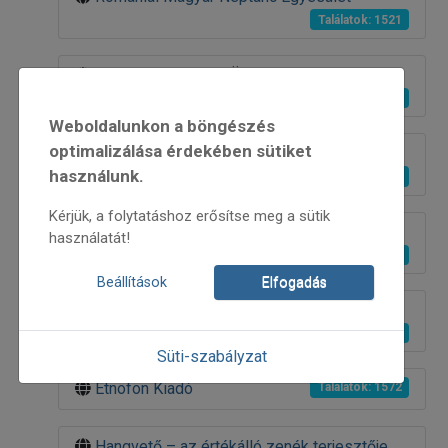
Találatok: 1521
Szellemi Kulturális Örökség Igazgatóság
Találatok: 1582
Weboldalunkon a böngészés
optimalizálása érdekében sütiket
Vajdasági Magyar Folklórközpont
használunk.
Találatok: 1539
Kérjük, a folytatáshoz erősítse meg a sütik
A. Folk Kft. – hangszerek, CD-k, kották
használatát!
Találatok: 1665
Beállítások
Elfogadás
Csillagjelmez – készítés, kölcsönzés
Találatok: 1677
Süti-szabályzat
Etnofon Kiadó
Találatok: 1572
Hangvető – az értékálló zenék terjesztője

________

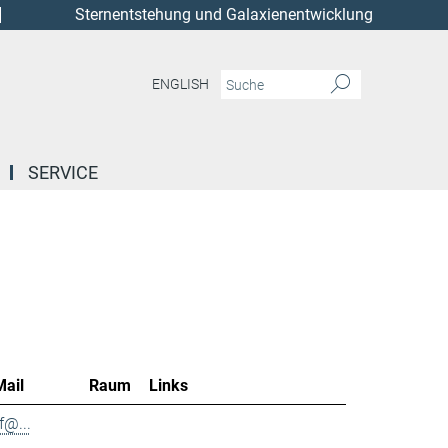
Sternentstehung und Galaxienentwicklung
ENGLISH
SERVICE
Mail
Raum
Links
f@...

________

TASK OBJECTIVE » Everything from the line with "Etnofon Kiadó" through the line with "Hangvető – az értékálló zenék terjesztője" should be written out exactly as it appears above, end lines included, and nothing outside that range.

OUTPUT OF THE TASK »
Etnofon Kiadó
Találatok: 1572
Hangvető – az értékálló zenék terjesztője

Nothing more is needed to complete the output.